TASK OBJECTIVE: Print only the lines from the one with "4 YEARS AGO" through the end of the data, exactly, and please omit pictures.
======== DATA EXTRACTS ========
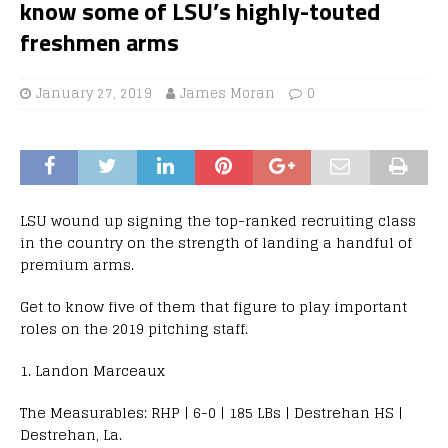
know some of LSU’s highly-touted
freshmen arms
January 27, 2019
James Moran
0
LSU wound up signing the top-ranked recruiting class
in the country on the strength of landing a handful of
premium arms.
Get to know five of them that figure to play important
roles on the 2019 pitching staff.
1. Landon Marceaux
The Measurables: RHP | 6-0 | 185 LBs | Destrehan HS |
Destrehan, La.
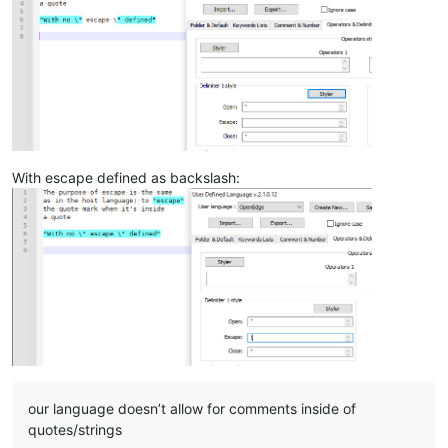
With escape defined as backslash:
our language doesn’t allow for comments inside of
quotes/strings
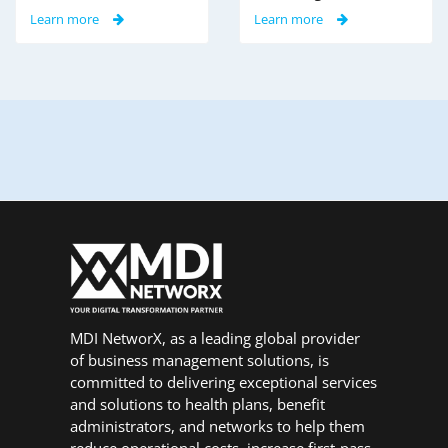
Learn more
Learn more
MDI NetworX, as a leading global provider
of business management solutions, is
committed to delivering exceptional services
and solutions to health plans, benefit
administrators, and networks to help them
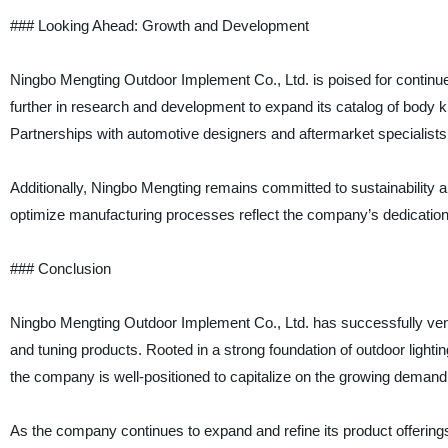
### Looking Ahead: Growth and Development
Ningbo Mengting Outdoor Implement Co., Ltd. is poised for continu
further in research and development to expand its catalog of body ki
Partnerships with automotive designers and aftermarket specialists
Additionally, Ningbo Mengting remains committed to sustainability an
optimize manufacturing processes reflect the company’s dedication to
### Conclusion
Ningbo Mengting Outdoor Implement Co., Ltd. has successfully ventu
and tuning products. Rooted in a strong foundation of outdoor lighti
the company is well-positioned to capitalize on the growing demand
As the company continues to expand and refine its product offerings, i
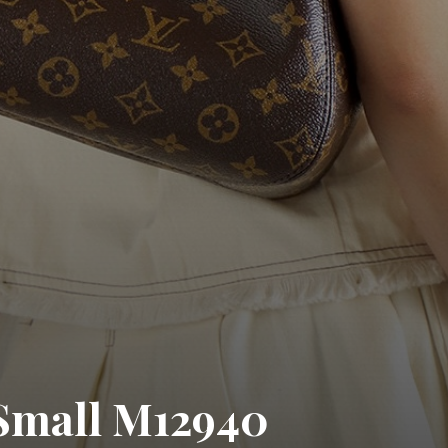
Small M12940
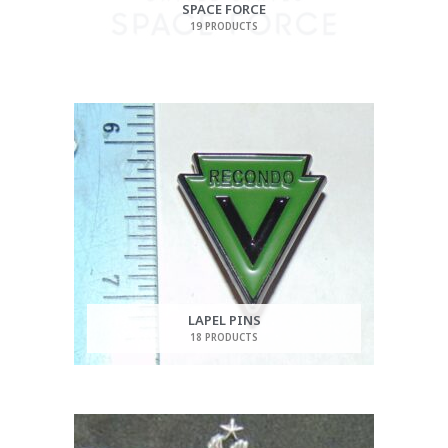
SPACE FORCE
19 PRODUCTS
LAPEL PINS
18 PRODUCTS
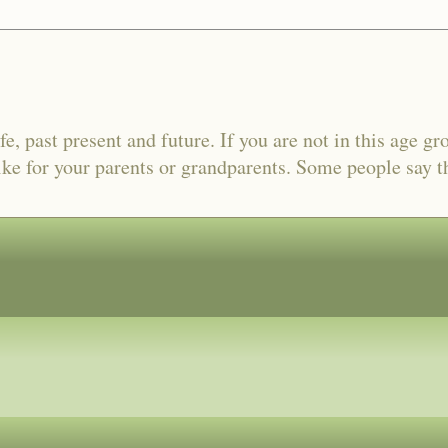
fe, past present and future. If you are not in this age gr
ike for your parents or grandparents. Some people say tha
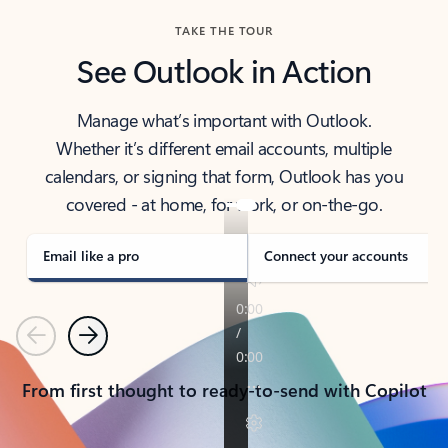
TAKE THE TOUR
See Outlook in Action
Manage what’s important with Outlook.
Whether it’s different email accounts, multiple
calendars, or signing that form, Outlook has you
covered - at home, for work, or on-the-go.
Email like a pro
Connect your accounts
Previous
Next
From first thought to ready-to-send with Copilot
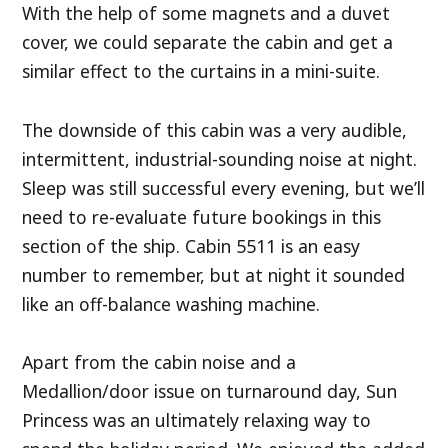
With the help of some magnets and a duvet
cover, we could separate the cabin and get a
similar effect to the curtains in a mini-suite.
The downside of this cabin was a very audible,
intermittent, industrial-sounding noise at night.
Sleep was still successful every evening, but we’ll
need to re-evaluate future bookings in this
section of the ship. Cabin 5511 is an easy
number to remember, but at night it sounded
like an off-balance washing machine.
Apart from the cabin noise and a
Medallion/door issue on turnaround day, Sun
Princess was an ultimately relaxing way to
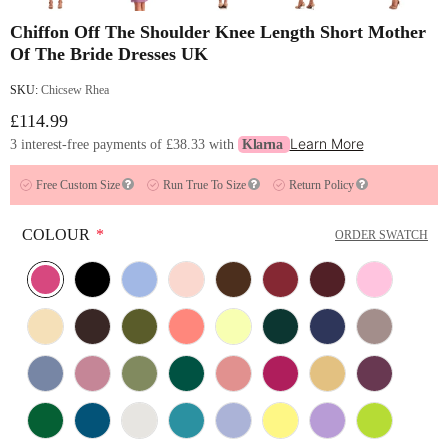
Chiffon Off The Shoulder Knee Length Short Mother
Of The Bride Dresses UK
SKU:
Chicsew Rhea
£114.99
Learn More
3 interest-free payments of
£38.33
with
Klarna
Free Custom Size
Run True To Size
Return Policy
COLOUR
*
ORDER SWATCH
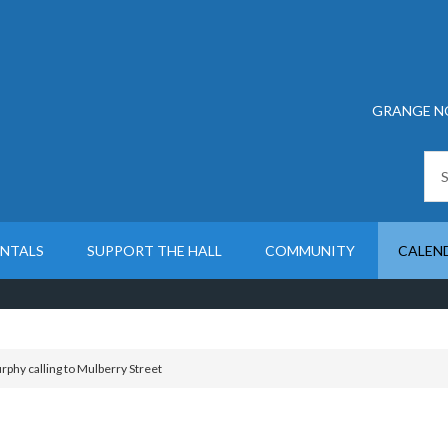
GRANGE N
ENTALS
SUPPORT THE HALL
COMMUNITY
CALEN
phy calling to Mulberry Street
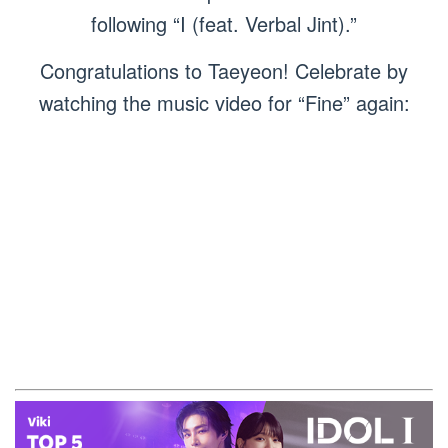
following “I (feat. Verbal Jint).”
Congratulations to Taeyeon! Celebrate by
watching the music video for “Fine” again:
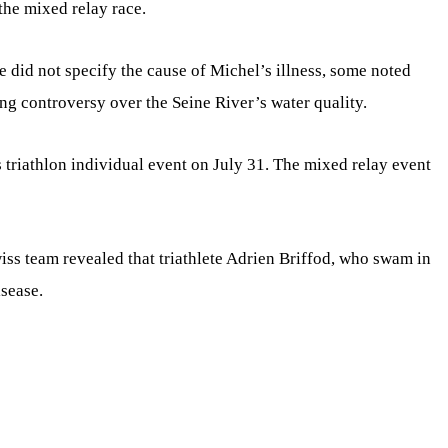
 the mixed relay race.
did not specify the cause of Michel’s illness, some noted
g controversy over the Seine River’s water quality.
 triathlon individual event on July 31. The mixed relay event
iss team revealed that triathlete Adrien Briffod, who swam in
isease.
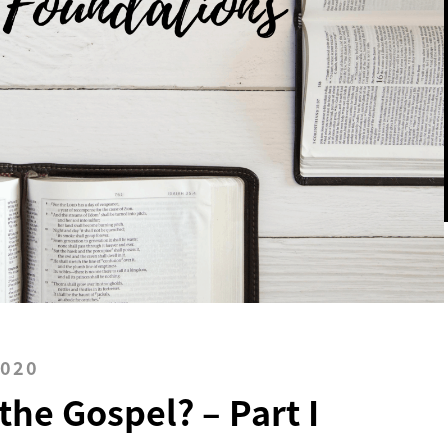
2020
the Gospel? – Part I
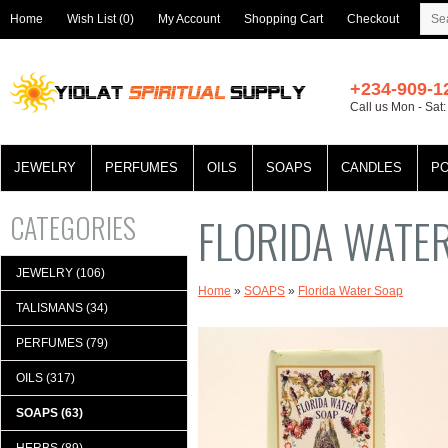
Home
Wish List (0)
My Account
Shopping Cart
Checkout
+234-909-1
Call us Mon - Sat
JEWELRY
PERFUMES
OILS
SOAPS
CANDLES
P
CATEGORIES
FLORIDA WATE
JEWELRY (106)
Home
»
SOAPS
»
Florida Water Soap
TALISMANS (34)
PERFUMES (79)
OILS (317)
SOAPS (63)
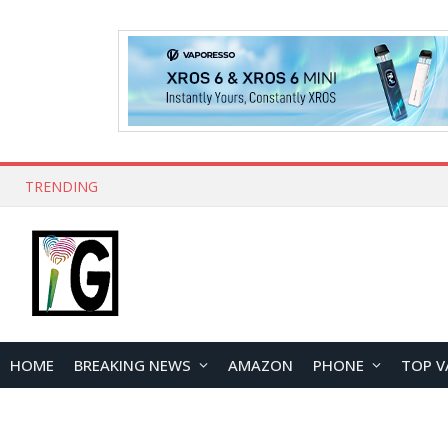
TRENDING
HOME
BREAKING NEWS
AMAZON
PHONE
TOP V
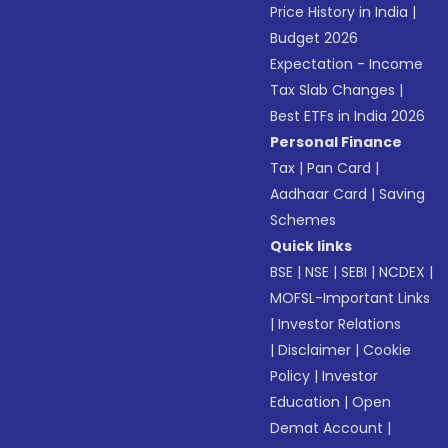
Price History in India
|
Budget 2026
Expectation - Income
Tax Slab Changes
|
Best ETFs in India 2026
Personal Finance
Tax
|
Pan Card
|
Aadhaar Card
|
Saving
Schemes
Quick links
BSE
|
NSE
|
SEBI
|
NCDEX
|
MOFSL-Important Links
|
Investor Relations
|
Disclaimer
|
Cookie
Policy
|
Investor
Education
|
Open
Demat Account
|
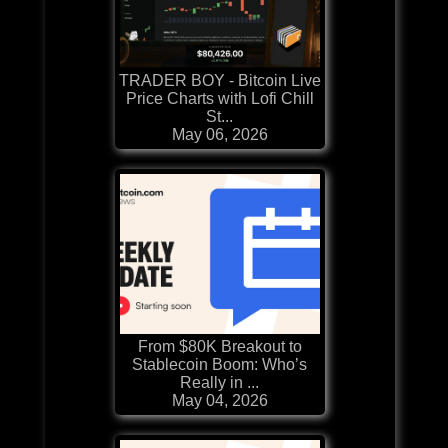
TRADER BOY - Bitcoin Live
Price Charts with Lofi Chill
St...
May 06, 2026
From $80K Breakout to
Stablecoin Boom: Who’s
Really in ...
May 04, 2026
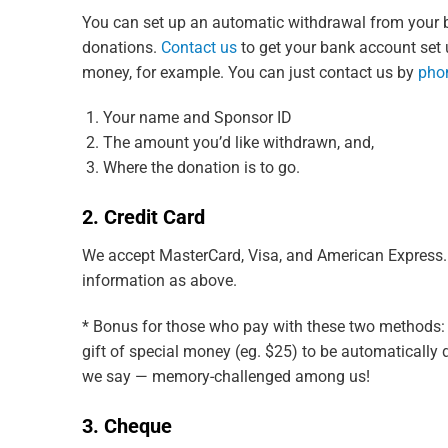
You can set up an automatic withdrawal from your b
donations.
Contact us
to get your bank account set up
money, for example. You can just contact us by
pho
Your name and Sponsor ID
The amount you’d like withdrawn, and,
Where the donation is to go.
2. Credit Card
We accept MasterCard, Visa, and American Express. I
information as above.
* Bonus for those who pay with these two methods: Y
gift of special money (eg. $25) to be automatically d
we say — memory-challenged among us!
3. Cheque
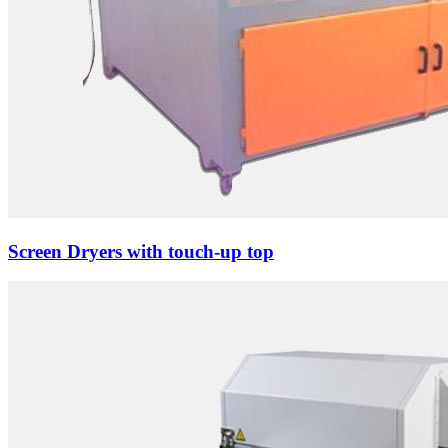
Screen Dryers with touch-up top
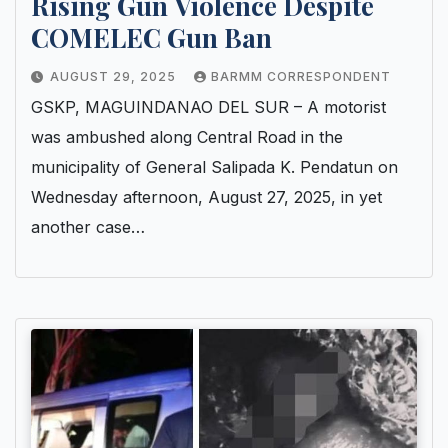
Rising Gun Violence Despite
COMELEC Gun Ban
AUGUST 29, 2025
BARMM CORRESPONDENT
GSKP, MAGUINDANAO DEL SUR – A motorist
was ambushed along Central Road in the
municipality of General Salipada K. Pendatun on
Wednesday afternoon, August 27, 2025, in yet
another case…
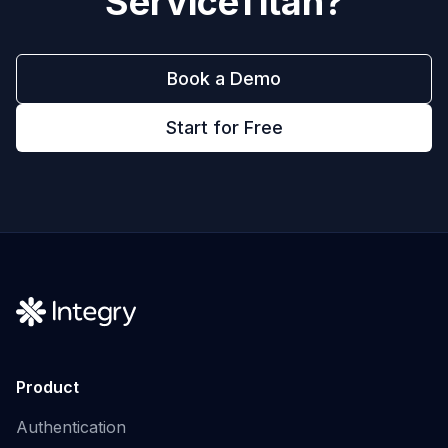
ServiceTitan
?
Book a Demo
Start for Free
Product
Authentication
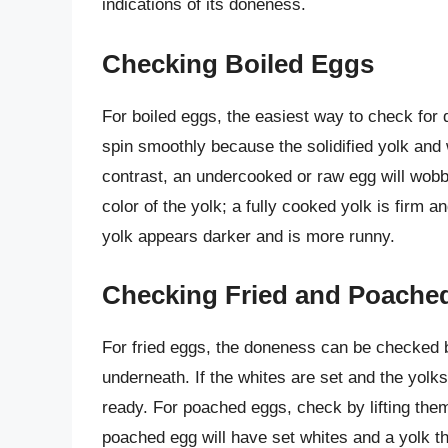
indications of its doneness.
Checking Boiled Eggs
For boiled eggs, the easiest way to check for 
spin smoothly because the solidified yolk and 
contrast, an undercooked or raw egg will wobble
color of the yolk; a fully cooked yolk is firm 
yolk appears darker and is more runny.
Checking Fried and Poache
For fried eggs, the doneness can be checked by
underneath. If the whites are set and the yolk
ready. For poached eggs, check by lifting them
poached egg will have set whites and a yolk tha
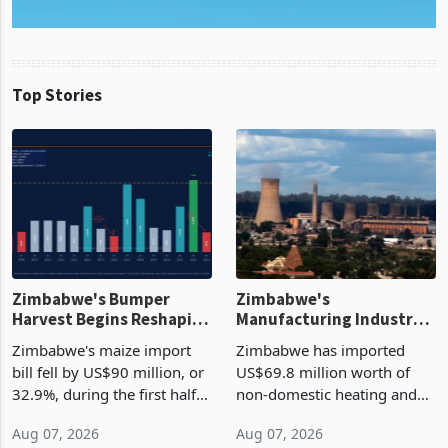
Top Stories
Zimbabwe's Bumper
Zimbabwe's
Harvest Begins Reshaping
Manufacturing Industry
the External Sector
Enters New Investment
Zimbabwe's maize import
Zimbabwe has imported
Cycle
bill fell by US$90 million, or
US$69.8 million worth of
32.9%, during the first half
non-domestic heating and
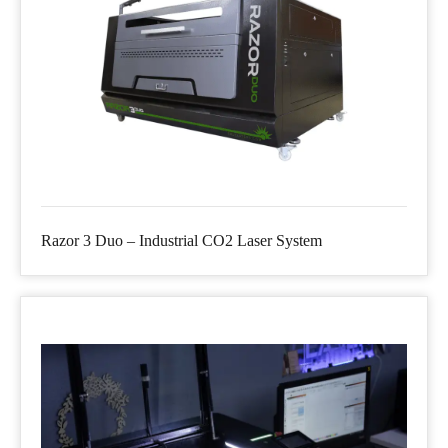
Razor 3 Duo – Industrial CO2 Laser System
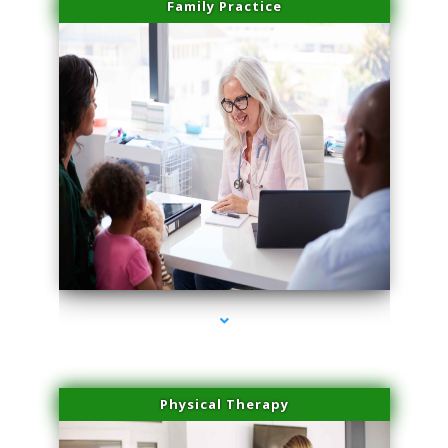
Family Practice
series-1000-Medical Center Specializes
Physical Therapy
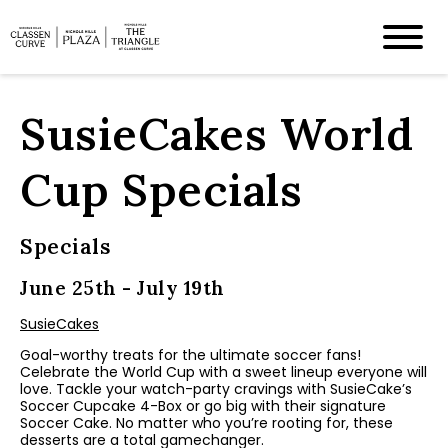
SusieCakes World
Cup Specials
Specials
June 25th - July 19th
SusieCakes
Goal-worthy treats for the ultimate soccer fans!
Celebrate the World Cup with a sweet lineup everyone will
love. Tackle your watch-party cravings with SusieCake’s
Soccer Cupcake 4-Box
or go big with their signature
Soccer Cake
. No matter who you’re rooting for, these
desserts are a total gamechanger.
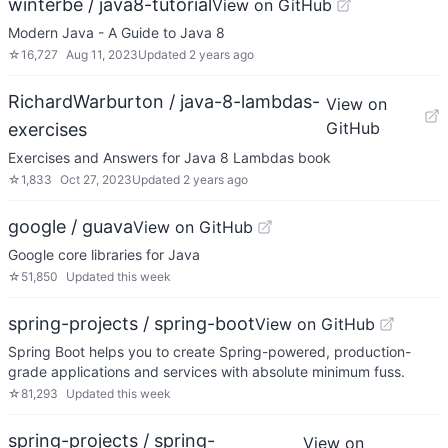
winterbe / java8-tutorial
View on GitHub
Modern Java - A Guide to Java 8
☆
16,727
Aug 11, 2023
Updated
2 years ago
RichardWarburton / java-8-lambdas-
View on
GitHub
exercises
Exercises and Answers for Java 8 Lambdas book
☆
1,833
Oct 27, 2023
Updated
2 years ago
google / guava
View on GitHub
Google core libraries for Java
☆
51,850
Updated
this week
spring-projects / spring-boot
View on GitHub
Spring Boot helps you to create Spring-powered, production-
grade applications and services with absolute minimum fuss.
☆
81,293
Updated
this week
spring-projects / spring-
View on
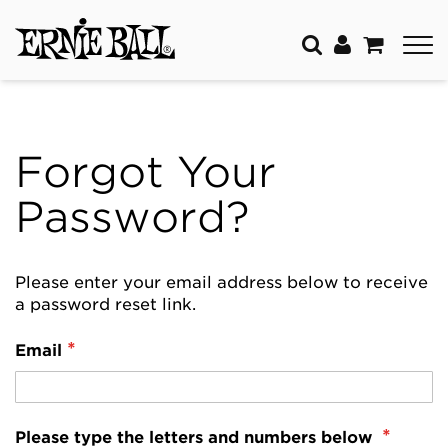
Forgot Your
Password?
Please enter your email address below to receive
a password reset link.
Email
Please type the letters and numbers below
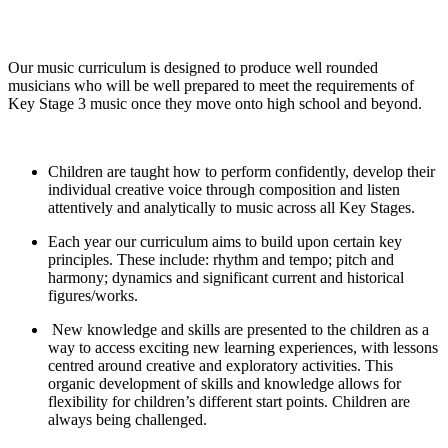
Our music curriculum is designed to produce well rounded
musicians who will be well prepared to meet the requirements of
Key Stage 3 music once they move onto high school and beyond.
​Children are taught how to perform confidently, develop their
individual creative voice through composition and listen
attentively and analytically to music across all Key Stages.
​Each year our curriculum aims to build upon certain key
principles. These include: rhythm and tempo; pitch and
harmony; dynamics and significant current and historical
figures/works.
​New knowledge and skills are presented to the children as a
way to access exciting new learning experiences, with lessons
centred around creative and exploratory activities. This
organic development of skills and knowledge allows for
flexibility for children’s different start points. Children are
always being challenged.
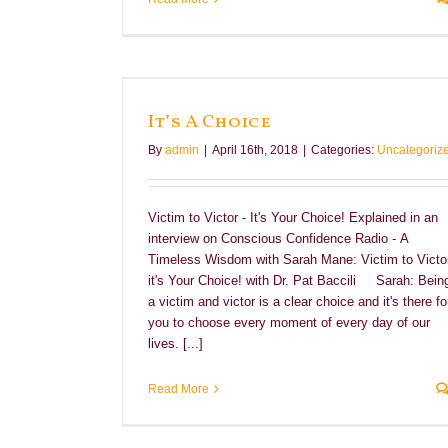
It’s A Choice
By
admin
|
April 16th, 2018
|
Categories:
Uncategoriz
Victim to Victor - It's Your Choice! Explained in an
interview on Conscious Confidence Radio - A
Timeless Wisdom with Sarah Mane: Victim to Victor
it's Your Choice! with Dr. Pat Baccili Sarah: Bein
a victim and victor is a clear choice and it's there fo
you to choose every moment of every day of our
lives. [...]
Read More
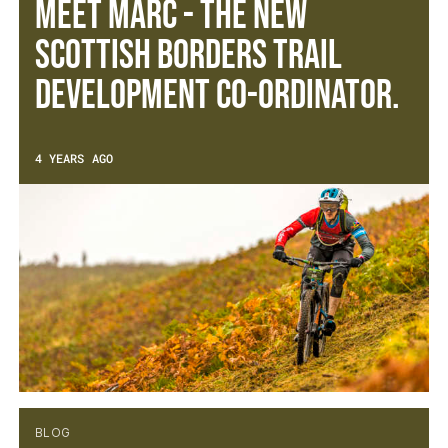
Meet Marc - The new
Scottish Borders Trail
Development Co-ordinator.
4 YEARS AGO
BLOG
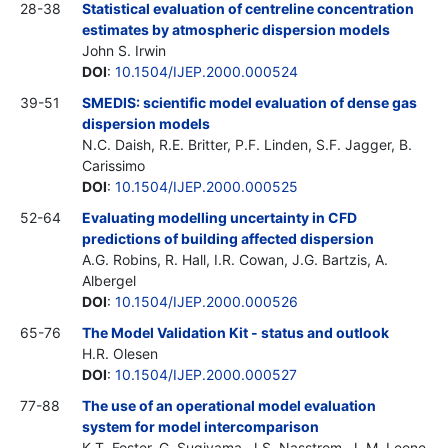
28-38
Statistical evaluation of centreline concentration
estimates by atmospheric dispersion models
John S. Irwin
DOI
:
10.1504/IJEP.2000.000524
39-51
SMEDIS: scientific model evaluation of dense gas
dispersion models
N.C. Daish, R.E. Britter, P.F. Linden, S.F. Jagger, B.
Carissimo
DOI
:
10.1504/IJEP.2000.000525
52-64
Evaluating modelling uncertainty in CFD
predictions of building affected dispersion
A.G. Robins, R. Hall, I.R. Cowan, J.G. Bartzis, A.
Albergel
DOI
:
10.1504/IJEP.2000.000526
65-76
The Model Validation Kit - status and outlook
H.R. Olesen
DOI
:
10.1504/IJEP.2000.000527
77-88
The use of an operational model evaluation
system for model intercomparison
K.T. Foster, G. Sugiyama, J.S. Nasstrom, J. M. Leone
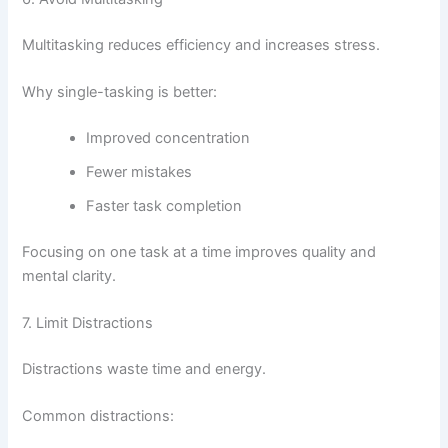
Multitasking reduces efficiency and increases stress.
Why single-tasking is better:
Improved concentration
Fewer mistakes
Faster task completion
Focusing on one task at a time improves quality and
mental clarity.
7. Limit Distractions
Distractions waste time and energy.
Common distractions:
========
TASK SOLUTION:
4 YEARS AGO
BLOG
28-38
Statistical evaluation of centreline concentration
estimates by atmospheric dispersion models
John S. Irwin
DOI
:
10.1504/IJEP.2000.000524
39-51
SMEDIS: scientific model evaluation of dense gas
dispersion models
N.C. Daish, R.E. Britter, P.F. Linden, S.F. Jagger, B.
Carissimo
DOI
:
10.1504/IJEP.2000.000525
52-64
Evaluating modelling uncertainty in CFD
predictions of building affected dispersion
A.G. Robins, R. Hall, I.R. Cowan, J.G. Bartzis, A.
Albergel
DOI
:
10.1504/IJEP.2000.000526
65-76
The Model Validation Kit - status and outlook
H.R. Olesen
DOI
:
10.1504/IJEP.2000.000527
77-88
The use of an operational model evaluation
system for model intercomparison
K.T. Foster, G. Sugiyama, J.S. Nasstrom, J. M. Leone
Multitasking reduces efficiency and increases stress.
Why single-tasking is better:
Improved concentration
Fewer mistakes
Faster task completion
Focusing on one task at a time improves quality and
mental clarity.
7. Limit Distractions
Distractions waste time and energy.
Common distractions:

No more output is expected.